## [Activity]
Reproduce exactly the line with "Panel deret waktu" and all the lines beneath it, stopping only at the end of the material.

## [Dataset records]
================

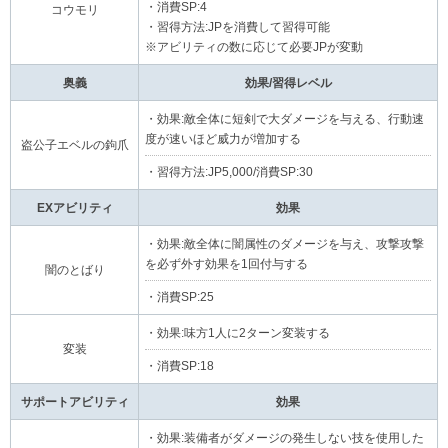
・消費SP:4
コウモリ
・習得方法:JPを消費して習得可能
※アビリティの数に応じて必要JPが変動
奥義
効果/習得レベル
・効果:敵全体に短剣で大ダメージを与える、行動速
度が速いほど威力が増加する
盗公子エベルの鉤爪
・習得方法:JP5,000/消費SP:30
EXアビリティ
効果
・効果:敵全体に闇属性のダメージを与え、攻撃攻撃
を必ず外す効果を1回付与する
闇のとばり
・消費SP:25
・効果:味方1人に2ターン変装する
変装
・消費SP:18
サポートアビリティ
効果
・効果:装備者がダメージの発生しない技を使用した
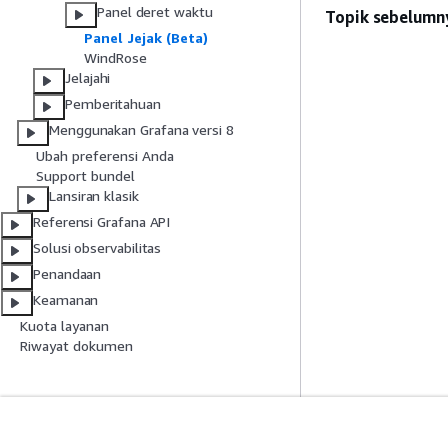
Panel deret waktu
Topik sebelumn
Panel Jejak (Beta)
WindRose
Jelajahi
Pemberitahuan
Menggunakan Grafana versi 8
Ubah preferensi Anda
Support bundel
Lansiran klasik
Referensi Grafana API
Solusi observabilitas
Penandaan
Keamanan
Kuota layanan
Riwayat dokumen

================

## [Answer to the exercise]
Panel deret waktu
Topik sebelumn
Panel Jejak (Beta)
WindRose
Jelajahi
Pemberitahuan
Menggunakan Grafana versi 8
Ubah preferensi Anda
Support bundel
Lansiran klasik
Referensi Grafana API
Solusi observabilitas
Penandaan
Keamanan
Kuota layanan
Riwayat dokumen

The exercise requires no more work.